Czytaj o sprawie:
Tauron Azoty Tarnów oczekuje od Sebastiana Ułamka odszkodowania za słabą jazdę w minionym sezonie. O sprawie szczegółowo pisaliśmy TUTAJ. Krzysztof Cegielski uważa, że zaistniała sytuacja jest efektem braku dialogu pomiędzy klubem a zawodnikiem. - Wielokrotnie z Sebastianem rozmawiałem na ten temat. Myślę, że to jest jakieś niepotrzebne nieporozumienie. Mam nadzieję, że zakończy się to w sposób pozytywny dla obu stron. Tarnowski klub ma zaległości w stosunku do Sebastiana i musi się z tego rozliczyć. Na pewno zabrakło dialogu miedzy zawodnikiem a klubem. Atmosfera przez pewien czas gęstniała. Myślę, że w ciągu najbliższych kilku dni sytuacja powinna się wyjaśnić.

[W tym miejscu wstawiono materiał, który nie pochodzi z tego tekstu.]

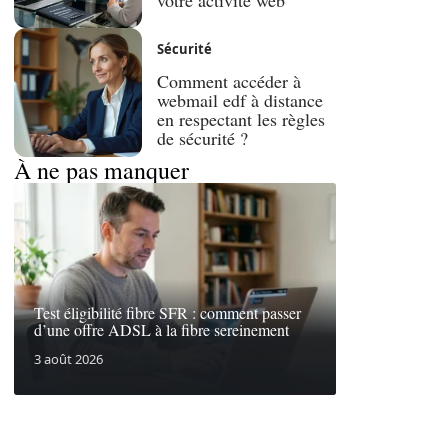
Sécurité
Comment accéder à
webmail edf à distance
en respectant les règles
de sécurité ?
À ne pas manquer
Test éligibilité fibre SFR : comment passer
d’une offre ADSL à la fibre sereinement
3 août 2026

Zdaniem Cegielskiego tarnowski klub nie ma podstaw, żeby oczekiwać od Ułamka odszkodowania. - Wydaje mi się, że nie ma takiej możliwości, żeby udowodnić Sebastianowi, że nie jeździł na 100 procent swoich możliwości. Uważam, że zawodnik stoi tutaj na wygranej pozycji. Nie wolno wychodzić z założenia, że żużlowiec osiąga dany wynik na skutek tego, że się nie stara lub nieodpowiednio przygotował. Jeśli ktoś ma dowody, które by o tym świadczyły to powinien je przedstawić. Sebastian jest znany z tego, że daje z siebie wszystko podczas zawodów. Nie zawsze jednak wychodziło mu tak jakby sam od siebie oczekiwał.
Krzysztof Cegielski przypomina, że podobne przypadki w polskim żużlu miały już miejsce. - Kluby żądały odszkodowań chcąc w ten sposób anulować swoje zobowiązania wobec zawodnika. Taka praktyka jest niedopuszczalna. Na szczęście jeszcze nie doszło do sytuacji w której zawodnik zostałby w ten sposób ukarany.
W przyszłym sezonie barw tarnowskiego zespołu będzie bronił Janusz Kołodziej. Menedżer zawodnika mimo opisanej sytuacji jest spokojny o los swojego podopiecznego. - Ta sytuacja nie zmienia naszego nastawienia do tarnowskiego klubu. My wiążemy się głównie z wiodącym sponsorem drużyny czyli firmą Azoty Tarnów. Nie sądzę, żeby tarnowski klub mógł mieć przez to problem z uzyskaniem licencji.